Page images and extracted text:
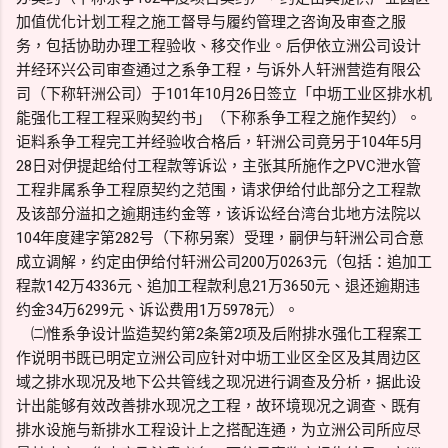
加值优化计划工程之施工督导与履约管理之咨询及审查之服
务，包括协助办理工程验收、移交作业。后伊依立洲公司设计
并经环兴公司审查通过之系争工程，与诉外人轩洲营造有限公
司（下称轩洲公司）于101年10月26日签立「中坜工业区排水机
能强化工程工程采购契约书」（下称系争工程之施作契约）。
讵料系争工程完工并经验收合格后，轩洲公司竟另于104年5月
28日对伊提起给付工程款等诉讼，主张其所施作之PVC泄水管
工程非属系争工程原契约之范围，请求伊给付此部分之工程款
及该部分溢扣之逾期违约金等，该诉讼经台湾台北地方法院以
104年度建字第282号（下称另案）受理，嗣伊与轩洲公司合意
成立调解，约定由伊给付轩洲公司200万0263元（包括：追加工
程款142万4336元、追加工程款利息21万3650元、退还逾期违
约金34万6299元、诉讼费用1万5978元）。
㈡惟系争设计监造契约第2条第2项及后附排水强化工程案工
作说明书既已明定立洲公司应针对中坜工业区全区及其周边区
域之排水现况及地下公共管线之现况进行调查及分析，据此设
计出能够有效改善排水现况之工程，故环境现况之调查、既有
排水设施与新排水工程设计上之搭配连通，为立洲公司所应尽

AIM OF THE EXERCISE:
From the line that holds "程款142万4336元、追加工程款利息21万3650元、退还逾期违" to the last line of the records above, print each line exactly. Add nothing else.

FINAL ANSWER:
程款142万4336元、追加工程款利息21万3650元、退还逾期违
约金34万6299元、诉讼费用1万5978元）。
㈡惟系争设计监造契约第2条第2项及后附排水强化工程案工
作说明书既已明定立洲公司应针对中坜工业区全区及其周边区
域之排水现况及地下公共管线之现况进行调查及分析，据此设
计出能够有效改善排水现况之工程，故环境现况之调查、既有
排水设施与新排水工程设计上之搭配连通，为立洲公司所应尽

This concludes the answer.